The headline might be a bit strong, but I have been seeing comments about the statistics of the COVID–19 virus both by people chatting online and commentators on TV that are not correct. Sometimes statistics can seem counterintuitive. What seems to make sense truly doesn’t. Let me give an example from my life. I was in my very early 20s when I went to Vietnam. Statistically, my chances of dying went up when I entered Vietnam. I had been in Vietnam about a month when six of the men I trained with had been killed. Statistically, my group had what would be considered an average month at that time in terms of the number of deaths for the whole of Vietnam. Had my chances of dying statistically gone up or down?

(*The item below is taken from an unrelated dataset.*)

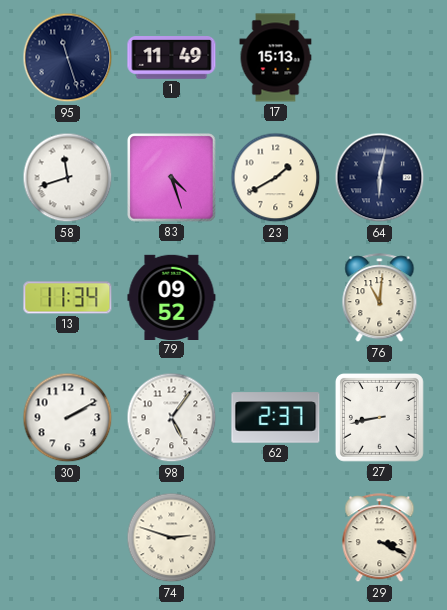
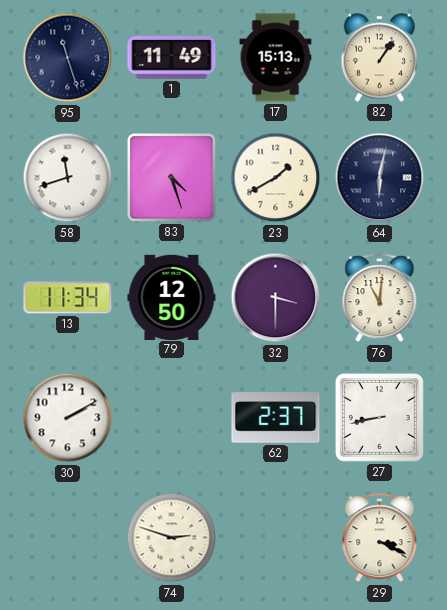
82: none -> 1:06
79: 09:52 -> 12:50
32: none -> 3:30
98: 5:06 -> none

Before you answer that question, it is one of the things I see in chats that is wrong. People seem to think if the statistical average has been reached, it means they are less likely to get sick or die. Statistical averages are not goals. They may or may not influence your chances of getting the virus or dying of it. Broadly speaking meeting, the statistical average does not change your chance of dying. If the number of deaths exceeds the statistical average by a wide margin, your chance of dying has actually gone up.
Back to Vietnam – the deaths of the men I had trained with happened before the big buildup started. It was an unusual occurrence. It did not happen in the next month or the month before. It meant my chances of dying in Vietnam essentially remained unchanged. It was a fluke. Once the big buildup started, larger numbers of men dying produced a different statistical average. It didn’t change my statistical chances of dying because I was not doing what the main force troops in the buildup were doing. That’s similar to seeing the statistics for New York City and applying that probability to a remote Kansas farm. The statistics for New York City do not apply to that farm.
I am sure if there is a mathematician reading this blog, they will probably disagree – as I said, statistics can be very counterintuitive. However, I just wanted to warn people not to apply statistical averages they see on TV or read about to themselves. There are too many factors influencing those figures you may not know.